Sept ans, jour pour jour, après l’adoption du dispositif dénommé « Droit au logement opposable », le comité de suivi de cette loi a rendu le 5 mars dernier un bilan chiffré des résultats de l’année 2013(1). Autant le dire clairement, c’est un bilan décevant, d’autant qu’il manifeste une régression par rapport à des résultats antérieurs pourtant déjà très médiocres.

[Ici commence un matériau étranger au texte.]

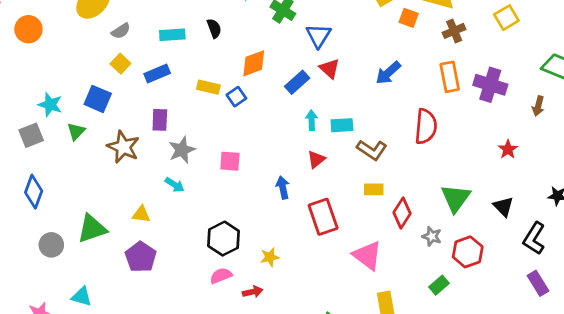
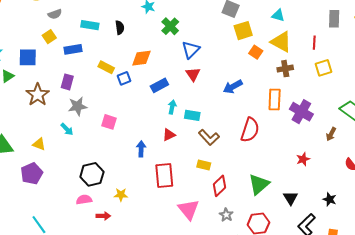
blue rectangle: (297, 82) -> (159, 85), moved
blue square: (98, 99) -> (28, 57), turned -36
gray star: (432, 236) -> (226, 215), moved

Alors que le nombre de demandes de logement et d’hébergement croît régulièrement (de 7,4 % en 2013), que le nombre de décisions explose (99 058 en 2013, soit 18,9 % de plus en un an) et que 38 % de ces décisions sont favorables aux demandeurs, le taux de relogement effectif des ménages concernés et déclarés prioritaires chute fortement, pour s’établir à 26,8 % en matière de logement et à 18,8 % dans le domaine de l’hébergement.
Bien sûr, ces données consolidées au niveau national cachent des disparités considérables selon les régions. C’est en Ile-de-France que la situation est particulièrement préoccupante, conduisant d’ailleurs le comité de suivi à adopter une motion faisant état de « ses plus vives inquiétudes » : en effet, 41 357 ménages, la moitié du stock national, y sont dorénavant en attente, contre 36 905 il y a un an.

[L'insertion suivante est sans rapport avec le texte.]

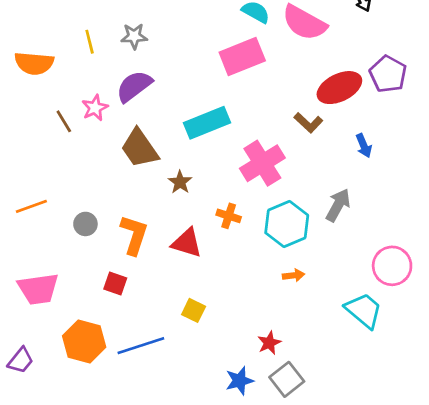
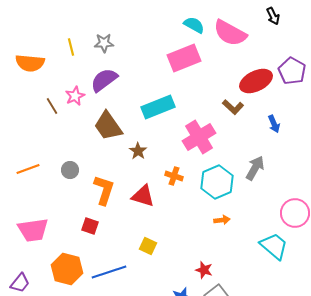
gray circle: (85, 224) -> (70, 170), moved
red star: (269, 343) -> (204, 270), turned -30

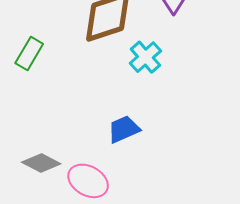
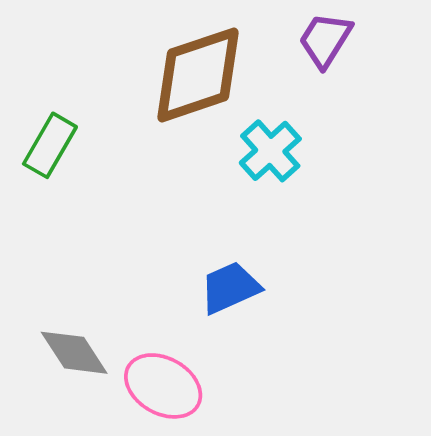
gray diamond: (41, 163) -> (74, 353), turned 30

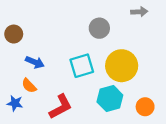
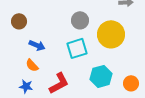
gray circle: (99, 28) -> (80, 20), moved
yellow circle: (122, 66) -> (111, 34), moved
blue star: (15, 103) -> (26, 86), moved

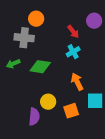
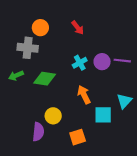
purple circle: (94, 21) -> (102, 62), moved
red arrow: (73, 32) -> (78, 28), moved
orange square: (71, 111) -> (78, 137), moved

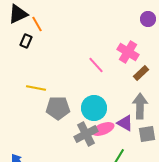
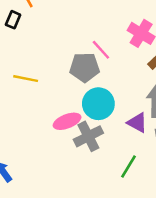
gray pentagon: (58, 108) -> (85, 67), moved
pink ellipse: (103, 129) -> (67, 121), moved

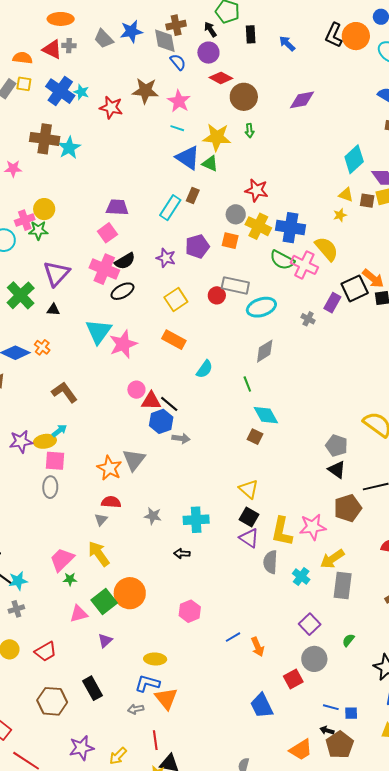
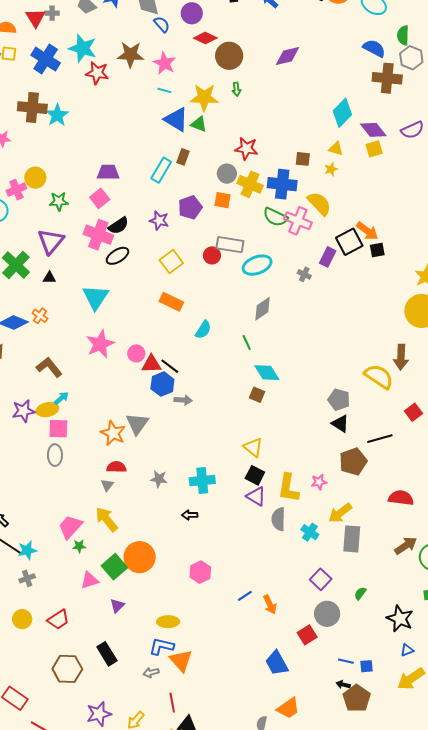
red triangle: (52, 49) -> (35, 18), turned 35
cyan star: (81, 92) -> (83, 48), moved, size x1.8
brown square: (367, 201) -> (303, 159), moved
green star: (38, 230) -> (59, 201), moved
pink star: (123, 344) -> (100, 344), moved
brown L-shape: (64, 392) -> (49, 367), moved
pink star: (313, 527) -> (319, 482), size x0.6
orange trapezoid: (301, 750) -> (288, 708), moved

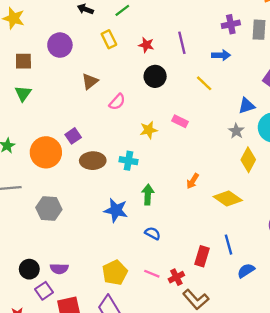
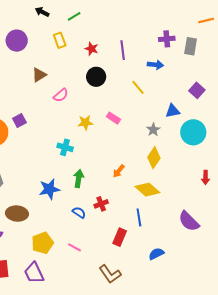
gray star: (236, 131) -> (153, 130), moved
yellow diamond: (248, 160) -> (154, 158), moved
brown ellipse: (93, 161) -> (17, 214), moved
blue star: (116, 210) -> (49, 189), turned -30
blue line: (229, 245) -> (139, 217), moved
red cross: (176, 277) -> (101, 204), moved

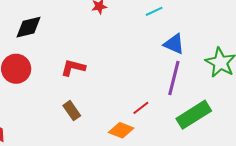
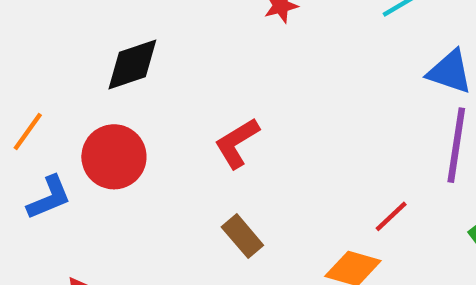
red L-shape: (73, 68) -> (237, 143), turned -40

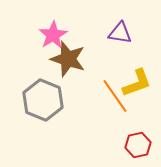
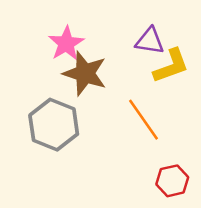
yellow L-shape: (137, 83) -> (171, 66), moved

Certes, le gouvernement, par la voix de la ministre du Logement, Cécile Duflot, a annoncé en réponse plusieurs mesures : développer massivement l’intermédiation locative dans les territoires les plus tendus, de façon à mobiliser plus fortement le parc privé disponible ; améliorer le traitement des dossiers.

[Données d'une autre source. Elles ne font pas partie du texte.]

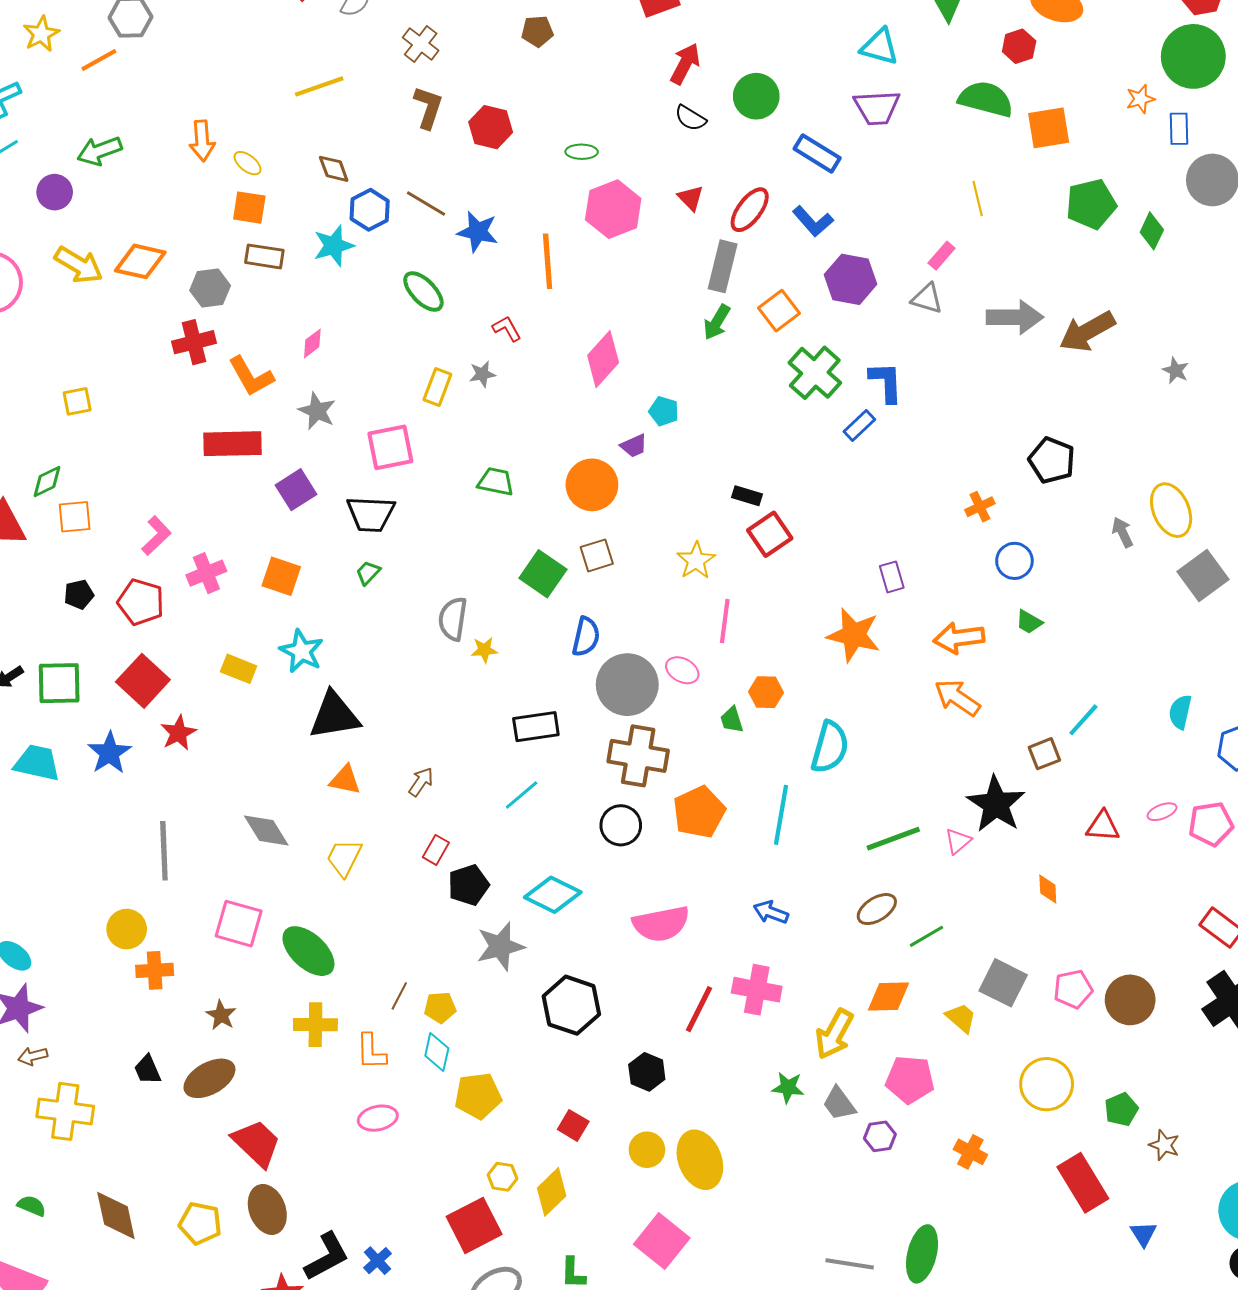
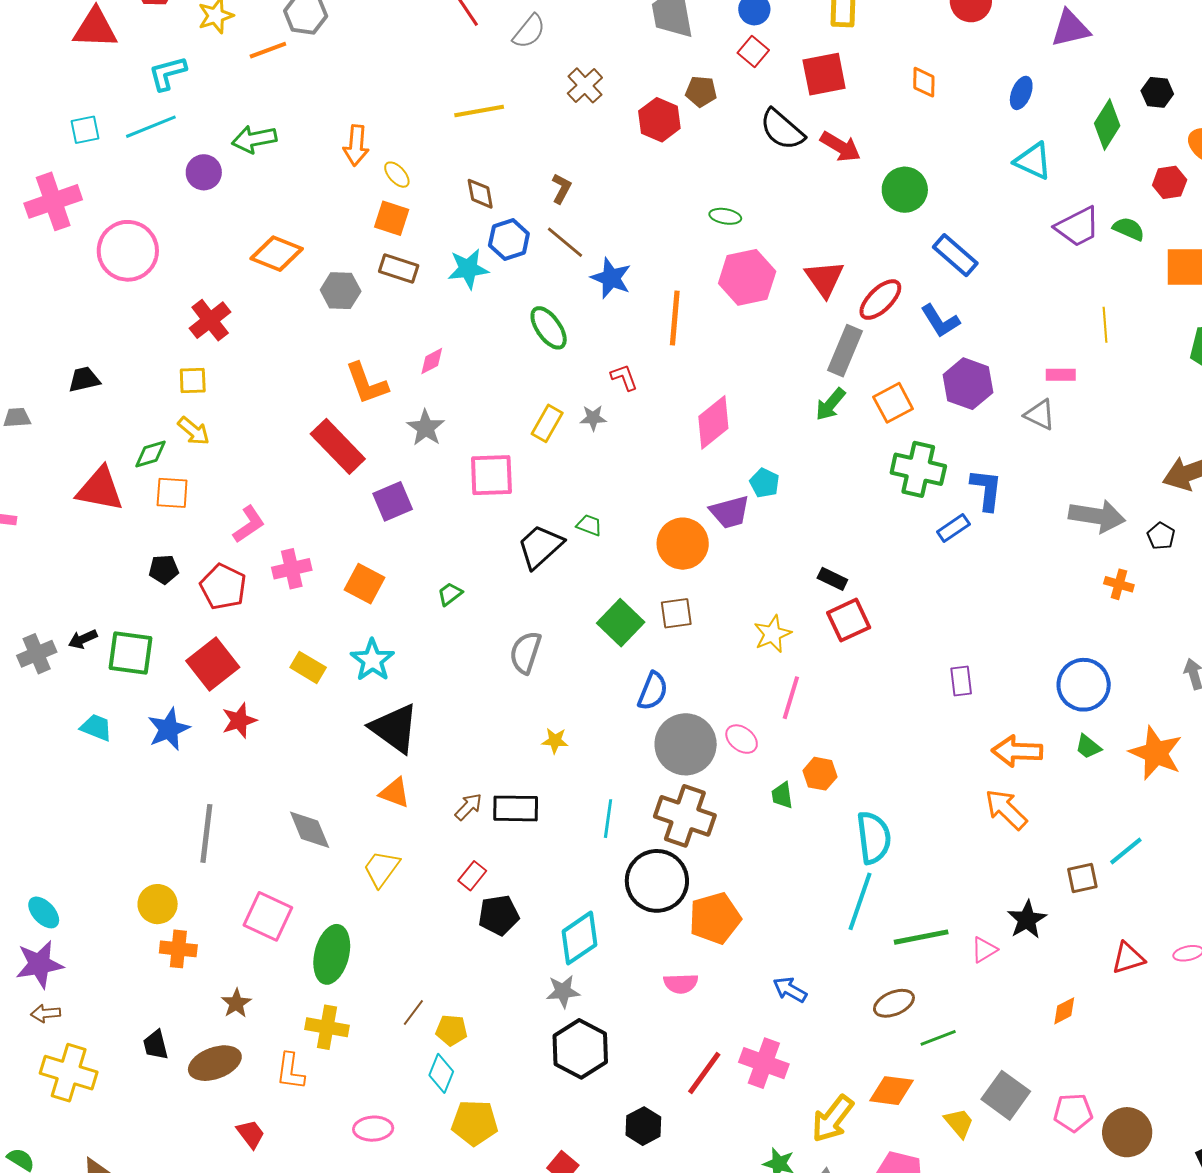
red arrow: (685, 64) -> (840, 147), turned 84
green semicircle: (986, 99) -> (1129, 229), size x0.6
brown L-shape: (428, 107) -> (561, 188), moved, size x0.7
purple trapezoid: (877, 108) -> (1078, 227), moved, turned -33
black semicircle: (690, 118) -> (782, 129), moved, size x1.5
red hexagon: (491, 127) -> (659, 120), moved
red triangle: (691, 198) -> (824, 279), size x1.5
pink rectangle: (942, 256) -> (1061, 375), turned 40
yellow arrow: (79, 265) -> (194, 431), moved, size x0.7
gray arrow: (1015, 317) -> (1097, 516), moved
red cross: (194, 342) -> (210, 320), moved, turned -33
green cross: (815, 373) -> (918, 469), turned -38
red rectangle: (232, 444) -> (338, 446), turned 38
purple trapezoid: (634, 446) -> (730, 512), size x1.5
black pentagon: (1052, 460) -> (1161, 536), moved, size x0.6
green trapezoid: (496, 482) -> (589, 525), size x0.7
orange cross: (980, 507) -> (1119, 584), moved, turned 32
black trapezoid: (371, 514) -> (540, 546), moved, turned 126
blue circle: (1014, 561) -> (1084, 685), size x1.4
orange star: (854, 635) -> (1156, 753), moved
yellow star: (484, 650) -> (555, 741), moved
black triangle: (334, 716) -> (394, 728), turned 36
black rectangle: (536, 727) -> (516, 808), moved
cyan semicircle: (830, 747) -> (874, 838), turned -32
cyan trapezoid: (37, 763) -> (96, 727), size x0.7
cyan line: (522, 795) -> (608, 819), moved, turned -51
black star: (996, 804) -> (1027, 920), size x0.7
orange pentagon: (699, 812) -> (715, 918), moved
cyan line: (781, 815) -> (860, 901), moved
black circle: (621, 825) -> (657, 881), size x1.5
red triangle: (1103, 826) -> (1128, 958), turned -30
orange diamond: (1048, 889) -> (1064, 1011), turned 56
cyan diamond: (553, 895) -> (580, 938), turned -70
pink semicircle: (661, 924) -> (681, 984), size x0.6
gray star: (500, 946) -> (563, 991), moved, size x0.7
green ellipse: (308, 951) -> (332, 954), turned 52
orange L-shape: (371, 1052) -> (290, 1071), moved
red trapezoid: (257, 1143) -> (251, 1134), size x0.6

Plus que les voies et moyens pour améliorer le système, c’est à nouveau sa conception qui interroge. Que pouvait-on attendre d’un dispositif qui, derrière l’affirmation illusoire d’un « droit opposable », consistait essentiellement dans l’ajout d’un segment supplémentaire de gestion des populations en difficulté et qui pariait sur le fait que cela mettrait une pression plus forte sur les acteurs locaux pour les inciter collectivement à plus de dynamisme(2) : dans un système d’acteurs segmenté et polyarchique, il est bien improbable que puisse se produire, par la grâce d’un « partenariat » obligatoire, une forme de vertu collective venant supplanter les logiques spécifiques de chacun. Et puis, comme on pouvait s’en douter, on ne peut loger que si des logements existent à des conditions d’accès adaptées aux publics concernés ; c’est dire que tout tient dans la politique de production et de gestion du parc immobilier et, plus largement, dépend des politiques d’urbanisme et de maîtrise du foncier.
Au-delà du DALO lui-même, on peut voir dans cette institution comme un symbole de la façon dont la puissance publique en vient à affronter les problèmes sociaux. Passons sur ces lois qui répondent dans l’urgence à toutes les situations problématiques et dont le DALO est une illustration, et venons-en au fond du problème. Il tient peut-être au fait que, à tout nouveau problème ou prétendu tel, on ajoute un dispositif aux dispositifs existants, selon une logique d’extension perpétuelle et infinie des structures gestionnaires ; de là l’extraordinaire complexité de l’action publique qui s’étale en filières cloisonnées juxtaposées et/ou superposées, celles d’entre elles qui entendent « décloisonner » étant paradoxalement posées à côté des segments existants pour en constituer de nouveaux. Outre les effets entropiques de cette logique, on aperçoit combien cela confine à la prise en compte des symptômes bien plus qu’à celle des causes.
Ensuite, à proclamer des droits et à les qualifier d’« opposables » alors même que les conditions collectives de leur mise en œuvre font défaut, on en vient à vider le droit de sa substance au spectacle de la vacuité de sa portée. Au lieu de laisser penser qu’il suffit à la puissance publique de se transformer en fournisseur de « droits » pour des individus conçus comme de simples récepteurs de la bienveillance collective - ce qui enclenche un processus de demandes sans fin -, il faudrait s’aviser que le droit, surtout social, procède d’une institution collective, d’une communauté politique qui doit se penser et s’organiser, en affrontant ses divergences d’intérêts pour en faire sortir un intérêt commun assumé par tous. Loin de se constituer comme un déversement de bienfaits individuels à l’initiative d’un Etat bienveillant, ce qui est source de bien des malentendus et de désillusions profondes, le droit s’établit sur la reconnaissance d’une interdépendance entre tous, qui seule peut donner sens et contenu à la fameuse « cohésion sociale » autant qu’au « vivre ensemble », notions qui, sans cela, risquent bien de n’être que des slogans galvaudés.
Voir « Quelques interrogations sur la portée structurante du droit au logement », R. Lafore, in rapport du Conseil d’Etat « Droit au logement, droit du logement », EDCE n° 60 (2009).